(Transcribed page contents)
****************************************
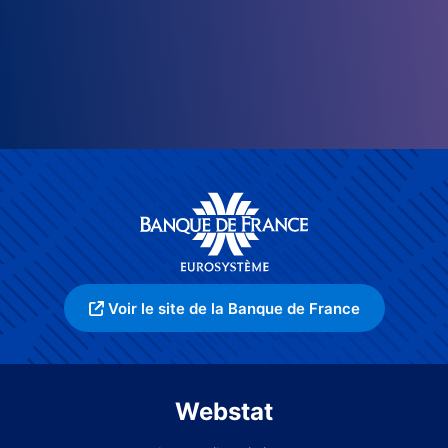
Voir le site de la Banque de France
Webstat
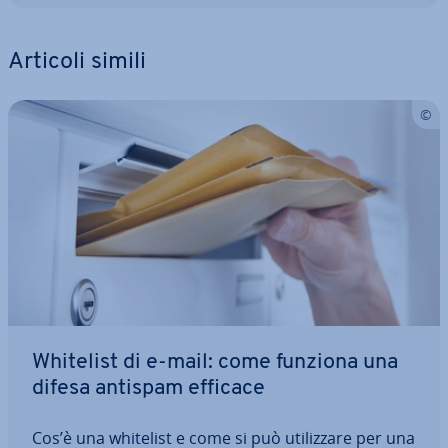
Articoli simili
Whitelist di e-mail: come funziona una
difesa antispam efficace
Cos’è una whitelist e come si può uti­liz­za­re per una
****************************************
**ASSIGNMENT:** Figure out how many lines above hold "come", then give that number alone.

**EXERCISE SOLUTION:** 2